◆ **TASK STATEMENT**
Among the entries below, tally the lines that include "героя", and give the number alone.

◆ **Page-level text extractions**
•••••
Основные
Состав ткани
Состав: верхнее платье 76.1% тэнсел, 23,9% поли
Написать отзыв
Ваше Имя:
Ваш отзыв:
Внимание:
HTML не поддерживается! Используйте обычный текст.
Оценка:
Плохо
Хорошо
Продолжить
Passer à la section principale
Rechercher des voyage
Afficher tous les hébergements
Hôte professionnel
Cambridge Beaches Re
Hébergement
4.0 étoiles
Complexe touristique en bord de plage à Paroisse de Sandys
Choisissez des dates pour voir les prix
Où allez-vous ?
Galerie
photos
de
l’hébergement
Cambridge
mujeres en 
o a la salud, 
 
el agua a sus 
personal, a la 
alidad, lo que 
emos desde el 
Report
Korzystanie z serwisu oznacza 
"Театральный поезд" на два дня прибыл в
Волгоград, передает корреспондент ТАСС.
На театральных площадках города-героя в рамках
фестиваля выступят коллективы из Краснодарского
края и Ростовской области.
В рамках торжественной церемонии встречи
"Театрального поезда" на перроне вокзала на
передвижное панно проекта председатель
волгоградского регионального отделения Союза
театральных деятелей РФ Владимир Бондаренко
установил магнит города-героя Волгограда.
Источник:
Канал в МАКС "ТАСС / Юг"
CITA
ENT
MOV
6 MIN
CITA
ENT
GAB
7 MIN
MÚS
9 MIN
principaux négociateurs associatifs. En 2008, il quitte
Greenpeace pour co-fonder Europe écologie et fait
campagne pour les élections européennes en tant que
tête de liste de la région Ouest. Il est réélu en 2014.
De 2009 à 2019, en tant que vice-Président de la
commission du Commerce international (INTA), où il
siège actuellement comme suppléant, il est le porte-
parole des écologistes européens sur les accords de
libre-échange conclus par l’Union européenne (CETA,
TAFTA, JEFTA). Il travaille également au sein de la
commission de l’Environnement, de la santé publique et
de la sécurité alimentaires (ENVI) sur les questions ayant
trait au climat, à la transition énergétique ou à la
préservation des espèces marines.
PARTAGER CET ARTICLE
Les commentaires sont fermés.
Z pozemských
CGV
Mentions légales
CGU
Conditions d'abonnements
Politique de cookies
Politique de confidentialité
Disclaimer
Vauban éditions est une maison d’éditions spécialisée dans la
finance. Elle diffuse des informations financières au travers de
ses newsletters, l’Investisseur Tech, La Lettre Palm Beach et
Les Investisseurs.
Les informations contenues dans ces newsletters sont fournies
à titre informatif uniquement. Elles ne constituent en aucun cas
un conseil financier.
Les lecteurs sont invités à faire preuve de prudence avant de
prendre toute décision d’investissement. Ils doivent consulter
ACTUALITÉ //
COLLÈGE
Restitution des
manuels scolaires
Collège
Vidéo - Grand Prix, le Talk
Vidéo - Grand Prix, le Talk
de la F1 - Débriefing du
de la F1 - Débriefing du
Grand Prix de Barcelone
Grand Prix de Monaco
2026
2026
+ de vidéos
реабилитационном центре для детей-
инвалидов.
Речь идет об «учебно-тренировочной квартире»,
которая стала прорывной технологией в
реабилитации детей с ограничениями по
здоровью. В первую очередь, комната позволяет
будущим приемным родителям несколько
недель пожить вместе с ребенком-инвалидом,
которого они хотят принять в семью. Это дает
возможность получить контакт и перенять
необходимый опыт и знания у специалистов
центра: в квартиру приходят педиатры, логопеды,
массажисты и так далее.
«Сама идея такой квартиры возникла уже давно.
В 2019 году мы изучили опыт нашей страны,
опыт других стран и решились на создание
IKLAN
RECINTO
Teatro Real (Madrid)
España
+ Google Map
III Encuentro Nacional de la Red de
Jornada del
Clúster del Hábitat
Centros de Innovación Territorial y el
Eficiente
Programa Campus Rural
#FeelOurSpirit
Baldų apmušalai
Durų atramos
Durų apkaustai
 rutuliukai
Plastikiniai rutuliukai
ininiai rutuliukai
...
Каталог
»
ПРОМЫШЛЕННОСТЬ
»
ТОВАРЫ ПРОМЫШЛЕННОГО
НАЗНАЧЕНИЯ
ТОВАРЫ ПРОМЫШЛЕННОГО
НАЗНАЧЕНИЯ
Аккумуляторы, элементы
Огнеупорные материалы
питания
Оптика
•••••
◆ **EXERCISE OUTPUT**
2